▸ Problem: Reproduce the records that follow in full, excluding any picture they contain.

═══ Data under study ═══

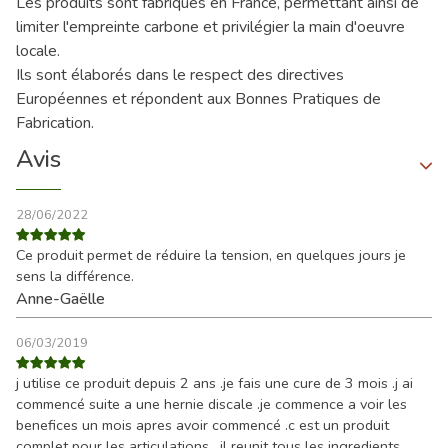
Les produits sont fabriqués en France, permettant ainsi de
limiter l'empreinte carbone et privilégier la main d'oeuvre
locale.
Ils sont élaborés dans le respect des directives
Européennes et répondent aux Bonnes Pratiques de
Fabrication.
Avis
28/06/2022
Ce produit permet de réduire la tension, en quelques jours je
sens la différence.
Anne-Gaëlle
06/03/2019
j utilise ce produit depuis 2 ans .je fais une cure de 3 mois .j ai
commencé suite a une hernie discale .je commence a voir les
benefices un mois apres avoir commencé .c est un produit
complet pour les articulations . il reunit tous les ingredients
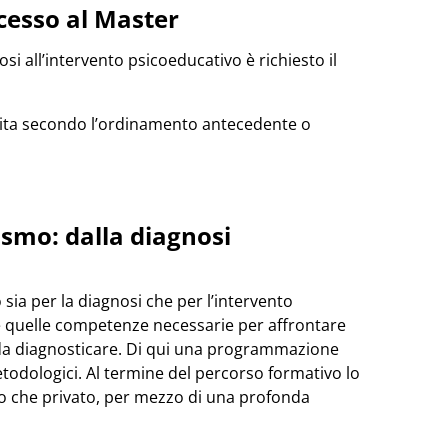
accesso al Master
si all’intervento psicoeducativo è richiesto il
guita secondo l’ordinamento antecedente o
ismo: dalla diagnosi
sia per la diagnosi che per l’intervento
te quelle competenze necessarie per affrontare
 da diagnosticare. Di qui una programmazione
etodologici. Al termine del percorso formativo lo
co che privato, per mezzo di una profonda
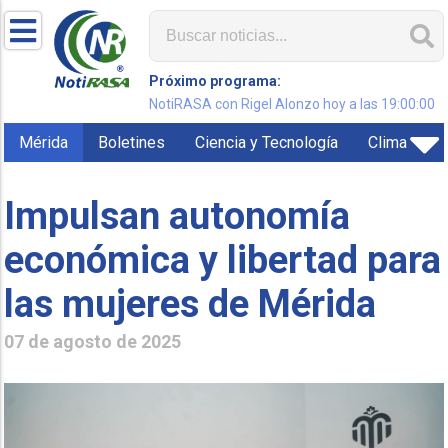
Próximo programa:
NotiRASA con Rigel Alonzo hoy a las 19:00:00
Mérida
Boletines
Ciencia y Tecnología
Clima
Impulsan autonomía
económica y libertad para
las mujeres de Mérida
07 de agosto de 2025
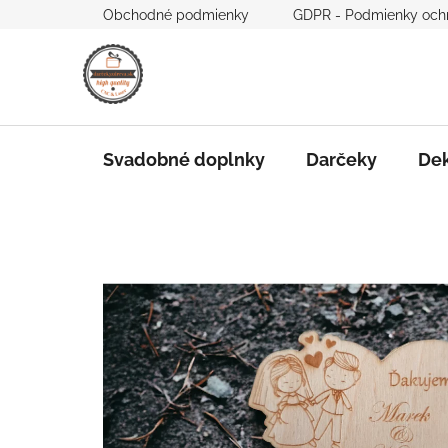
Prejsť
Obchodné podmienky
GDPR - Podmienky och
na
obsah
Svadobné doplnky
Darčeky
Dek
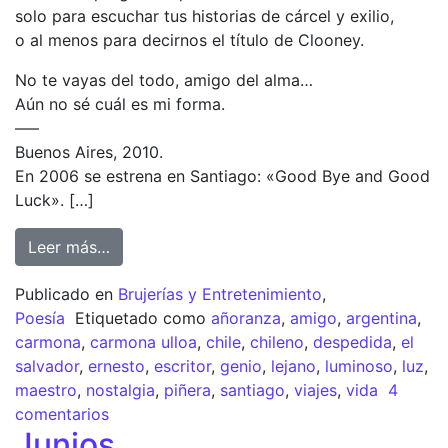
solo para escuchar tus historias de cárcel y exilio,
o al menos para decirnos el título de Clooney.
No te vayas del todo, amigo del alma…
Aún no sé cuál es mi forma.
—–
Buenos Aires, 2010.
En 2006 se estrena en Santiago: «Good Bye and Good
Luck». […]
Leer más…
Publicado en
Brujerías y Entretenimiento
,
Poesía
Etiquetado como
añoranza
,
amigo
,
argentina
,
carmona
,
carmona ulloa
,
chile
,
chileno
,
despedida
,
el
salvador
,
ernesto
,
escritor
,
genio
,
lejano
,
luminoso
,
luz
,
maestro
,
nostalgia
,
piñera
,
santiago
,
viajes
,
vida
4
comentarios
Junios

═══

▸ Exercise answer:
Les produits sont fabriqués en France, permettant ainsi de
limiter l'empreinte carbone et privilégier la main d'oeuvre
locale.
Ils sont élaborés dans le respect des directives
Européennes et répondent aux Bonnes Pratiques de
Fabrication.
Avis
28/06/2022
Ce produit permet de réduire la tension, en quelques jours je
sens la différence.
Anne-Gaëlle
06/03/2019
j utilise ce produit depuis 2 ans .je fais une cure de 3 mois .j ai
commencé suite a une hernie discale .je commence a voir les
benefices un mois apres avoir commencé .c est un produit
complet pour les articulations . il reunit tous les ingredients
accesso al Master
si all’intervento psicoeducativo è richiesto il
guita secondo l’ordinamento antecedente o
ismo: dalla diagnosi
sia per la diagnosi che per l’intervento
te quelle competenze necessarie per affrontare
 da diagnosticare. Di qui una programmazione
etodologici. Al termine del percorso formativo lo
co che privato, per mezzo di una profonda
Próximo programa:
NotiRASA con Rigel Alonzo hoy a las 19:00:00
Mérida
Boletines
Ciencia y Tecnología
Clima
Impulsan autonomía
económica y libertad para
las mujeres de Mérida
07 de agosto de 2025
Prejsť
Obchodné podmienky
GDPR - Podmienky och
na
obsah
Svadobné doplnky
Darčeky
Dek
solo para escuchar tus historias de cárcel y exilio,
o al menos para decirnos el título de Clooney.
No te vayas del todo, amigo del alma…
Aún no sé cuál es mi forma.
—–
Buenos Aires, 2010.
En 2006 se estrena en Santiago: «Good Bye and Good
Luck». […]
Leer más…
Publicado en
Brujerías y Entretenimiento
,
Poesía
Etiquetado como
añoranza
,
amigo
,
argentina
,
carmona
,
carmona ulloa
,
chile
,
chileno
,
despedida
,
el
salvador
,
ernesto
,
escritor
,
genio
,
lejano
,
luminoso
,
luz
,
maestro
,
nostalgia
,
piñera
,
santiago
,
viajes
,
vida
4
comentarios
Junios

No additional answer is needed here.